- Episode no.: Series 4 Episode 7
- Directed by: David Croft
- Story by: Jimmy Perry and David Croft; Based on an idea by Harold Snoad;
- Original air date: 6 November 1970
- Running time: 30 minutes

Episode chronology
| ← Previous "Absent Friends" | Next → "The Two and a Half Feathers" |

= Put That Light Out! =

"Put That Light Out!" is the seventh episode of the fourth series of the British comedy series Dad's Army. It was originally transmitted on Friday 6 November 1970.

==Synopsis==
The Walmington-on-Sea Home Guard are sent to guard the local lighthouse, and Corporal Jones is in charge.

==Plot==
Mainwaring recently sent a letter to GHQ requesting the platoon's use of the local lighthouse as a guard house, and has just received permission to do so. Jones' section are the first to test this new guard house and prepare to move off that same evening. Walker is unable to attend because he is delivering some essential supplies, but the Lewis gun has been fixed, no questions asked.

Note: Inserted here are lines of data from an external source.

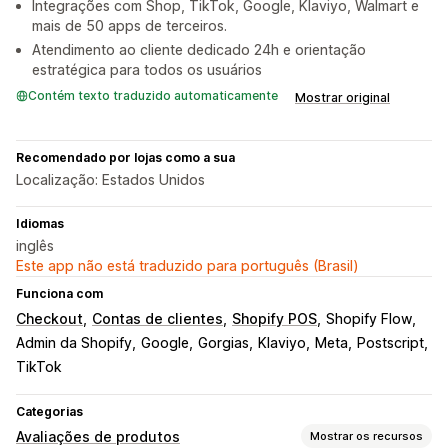
Integrações com Shop, TikTok, Google, Klaviyo, Walmart e
mais de 50 apps de terceiros.
Atendimento ao cliente dedicado 24h e orientação
estratégica para todos os usuários
Contém texto traduzido automaticamente
Mostrar original
Recomendado por lojas como a sua
Localização: Estados Unidos
Idiomas
inglês
Este app não está traduzido para português (Brasil)
Funciona com
Checkout
Contas de clientes
Shopify POS
Shopify Flow
Admin da Shopify
Google
Gorgias
Klaviyo
Meta
Postscript
TikTok
Categorias
Avaliações de produtos
Mostrar os recursos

They arrive at the lighthouse and set themselves up. They have been asked to stand guard from 8:00 in the evening to 2:00 in the morning, much to Godfrey's disappointment. He is suddenly taken short and has to go downstairs, as the nearest convenience is right at the bottom.

Jones asks Frazer to check on Godfrey, but he refuses. He tells the story of his school friend Wally Reagan. Wally had been asked to watch over a lighthouse and, one night, he heard a slithering and a moaning from downstairs. He had gone downstairs to investigate but had been scared back up because the "slithery thing" was following him up the stairs. He locked the door, but the "slithery thing" was trying to get in... Suddenly they hear a knocking on the door and scream, but it is only Godfrey.

They try the telephone, but they have been cut off. Frazer panics, and Pike reckons it is the "slithery thing" coming to get them. Jones takes control and pulls a switch. Suddenly, they hear a large moaning sound, and they realise they have turned the main lamp on, lighting up the whole town. They attempt to turn it off, hoping there is not an air raid that evening, just as the air raid siren sounds. They try to block out the light by holding a blanket up in front of it, but the heat from the lamp sets it on fire, forcing Pike to put it out with a fire extinguisher, coating Jones' trousers with foam in the process.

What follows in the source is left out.